The Logout Token is a JWT much like the ID Token in OpenID Connect, and is also a type of Security Event Token. It contains Claims specific to the logout action that are required by RP applications to validate and verify the logout request and trigger the logout process for a particular user.
The following Claims are used within the Logout Token:
- iss — Issuer Identifier. This is a case sensitive URL of the entity that generated the token (OP). This is a required field.
- sub — Subject Identifier. It is a unique identifier assigned by the Issuer to the Client. This field is optional.
- aud — Audience. The list of Clients to which the Logout Token is intended for. This is a required field.
- iat — Issued At Time. Time at which the token was issued. This field is required as well.
- jti — JWT ID. Unique identifier for the token. This is used to prevent Logout Token replays. This field is required.
- events — JSON object containing the member name “http://schemas. openid.net/event/backchannel-logout”. The value of the member should be an empty JSON object. This is to declare that this JWT is a Logout Token. This field is required.
- sid — Session ID. Identifier for a session of the User Agent at the RP. This field is optional.

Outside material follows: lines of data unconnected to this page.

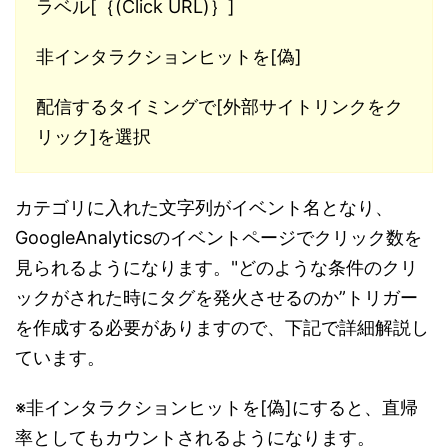
ラベル[｛(Click URL)｝]
非インタラクションヒットを[偽]
配信するタイミングで[外部サイトリンクをク
リック]を選択
カテゴリに入れた文字列がイベント名となり、
GoogleAnalyticsのイベントページでクリック数を
見られるようになります。"どのような条件のクリ
ックがされた時にタグを発火させるのか”トリガー
を作成する必要がありますので、下記で詳細解説し
ています。
※非インタラクションヒットを[偽]にすると、直帰
率としてもカウントされるようになります。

Although the sid and sub Claims are considered optional, a Logout Token must contain either one of the Claims and may contain both. If the sid Claim is absent, the RP should log out all sessions of the End-User identified by the iss and sub Claims.
The nonce Claims should NOT be included in a Logout Token for security reasons. Logout Tokens MUST be digitally signed and MAY also be encrypted.(Refer spec)
The following is an example of a Logout Token,
How it works
The Backchannel Logout process is initiated when the OP sends an HTTP(S) POST logout request to the backchannel logout URI of the RP registered at the OP. Such a logout request would look like this:
POST /backchannel_logout HTTP/1.1
logout_token=eyJhbGci ... .eyJpc3Mi ... .T3BlbklE ...
Upon receiving a logout request , the RP should carry out necessary validation steps to ensure that the logout action is legit. The validation steps are described here. If anything goes wrong with the validation steps, the logout request should be rejected and the RP must return an HTTP 400 to the OP.
Once validation is complete and successful, the RP must locate the sessions identified by the iss and sub Claims in the Logout Token and clear any state asssociated with those sessions. Refresh Tokens without the offline_access property should be revoked as well. The mechanisms by which the RP carries out these tasks are implementation specific and are not strictly defined by the spec.
In the event an RP is also an OP serving downstream logged-in sessions, upon receiving a logout request, it should generate logout requests to all the logged-in downstream RPs as well.
Once logout is succeeded, the RP responds back to the OP with an HTTP 200 OK and the Backchannel logout process is finally finished. 😁
Pros and Cons
The Backchannel logout mechanism is more reliable than other methods as Frontchannel communication is not involved — the success of the logout request does not depend on the RP’s browser session activity.
- New requirements are imposed on the system as extra network links have to be established between servers for backchannel communication. The RP’s backchannel logout endpoint must be reachable from all OPs and cannot behind a firewall or NAT when using public OPs.
- Session state data which is stored in cookies and HTML5 storage is not available for backchannel communication. Therefore, state must be explicitly communicated between parties.
- In frontchannel methods, logging out is simply clearing cookies and HTML5 storage state. It is more complex in Backchannel logout as RPs must implement application specific methods for terminating User sessions upon receiving a logout request.